▶ **Task description**
Identify the line in which "Website an Ihre" appears, then reproduce that line and all remaining lines of the records word for word.

▶ **Listed records**
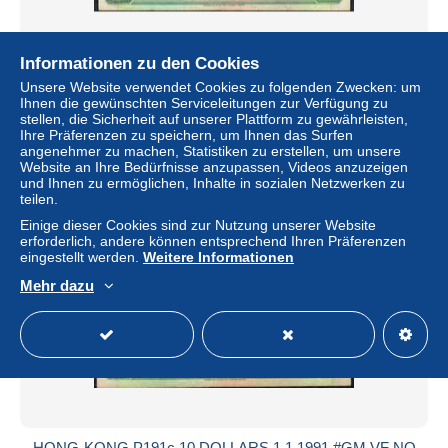
Informationen zu den Cookies
HONG-KONG P191c 10 DOLLARS 1.1.1991 #GS VF NO
Unsere Website verwendet Cookies zu folgenden Zwecken: um
p.h.
Ihnen die gewünschten Serviceleitungen zur Verfügung zu
± 4,04 $
stellen, die Sicherheit auf unserer Plattform zu gewährleisten,
Ihre Präferenzen zu speichern, um Ihnen das Surfen
angenehmer zu machen, Statistiken zu erstellen, um unsere
Status
Privatperson
Website an Ihre Bedürfnisse anzupassen, Videos anzuzeigen
und Ihnen zu ermöglichen, Inhalte in sozialen Netzwerken zu
teilen.
Einige dieser Cookies sind zur Nutzung unserer Website
Neu
erforderlich, andere können entsprechend Ihren Präferenzen
eingestellt werden.
Weitere Informationen
Mehr dazu
HONG-KONG P191c 10 DOLLARS 1.1.1991 #GM VF NO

▶ **Written reply**
Website an Ihre Bedürfnisse anzupassen, Videos anzuzeigen
und Ihnen zu ermöglichen, Inhalte in sozialen Netzwerken zu
teilen.
Einige dieser Cookies sind zur Nutzung unserer Website
Neu
erforderlich, andere können entsprechend Ihren Präferenzen
eingestellt werden.
Weitere Informationen
Mehr dazu
HONG-KONG P191c 10 DOLLARS 1.1.1991 #GM VF NO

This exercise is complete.